Oxfam ex-director bemoans ‘lies’ — paper
UK tells charities: No more cash if you don’t come clean on abuse
The former Oxfam director at the heart of a sex abuse scandal has told a newspaper in his native Belgium that he did not deny all the allegations made against him but complained of “many lies and exaggerations”.
In his first public response to last week’s accusations of sex parties during his time running the charity’s operations in Haiti after the 2010 earthquake, Roland Van Hauwermeiren was quoted as also telling De Standaard reporters who called at his apartment on the Belgian coast that his family had cut him off.
“I really don’t feel like commenting ... What I see being published everywhere, is hard to bear. It hurts,” the 68-yearold former soldier said of allegations published in Britain’s Times newspaper of his involvement with prostitutes.
“But you should know that a lot of people, including in the international media, will blush with shame when they hear my version of the facts,” he told De Standaard. “It is not that I deny everything. There are things which have been described correctly. But there are many lies and exaggerations.
“Parties every week? Fancy villas? Women paid with money from the organisation?” Van Hauwermeiren told the paper that he would respond further through a lawyer in due course, adding: “It is especially tough that my family no longer want to see me.”
Reuters could not reach Van Hauwermeiren for comment.
Haitian Justice Minister Heidi Fortune told Reuters on Wednesday that he had asked Belgium for help in starting legal action against Van Hauwermeiren, without specifying which laws he had broken.

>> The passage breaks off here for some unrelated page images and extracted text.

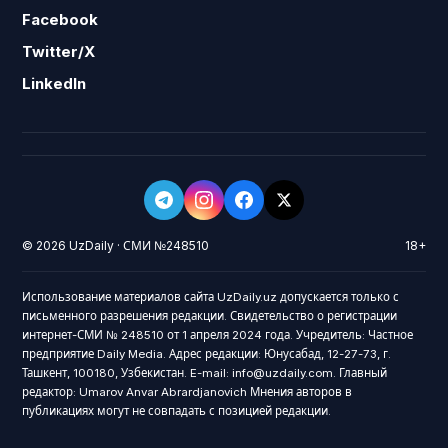
Facebook
Twitter/X
LinkedIn
© 2026 UzDaily · СМИ №248510
18+
Использование материалов сайта UzDaily.uz допускается только с
письменного разрешения редакции. Свидетельство о регистрации
интернет-СМИ № 248510 от 1 апреля 2024 года. Учредитель: Частное
предприятие Daily Media. Адрес редакции: Юнусабад, 12-27-73, г.
Ташкент, 100180, Узбекистан. E-mail: info@uzdaily.com. Главный
редактор: Umarov Anvar Abrardjanovich Мнения авторов в
публикациях могут не совпадать с позицией редакции.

Britain will stop funding overseas aid agencies if they fail to learn the lessons from Oxfam’s sex abuse scandal, and the government will discuss possible prosecutions with law enforcement, the British development minister said on Wednesday. Penny Mordaunt, the Secretary of State for International Development, told anti-poverty groups that Britain would cut funding if they could not show they were clear of the kind of abuse that has rocked Oxfam.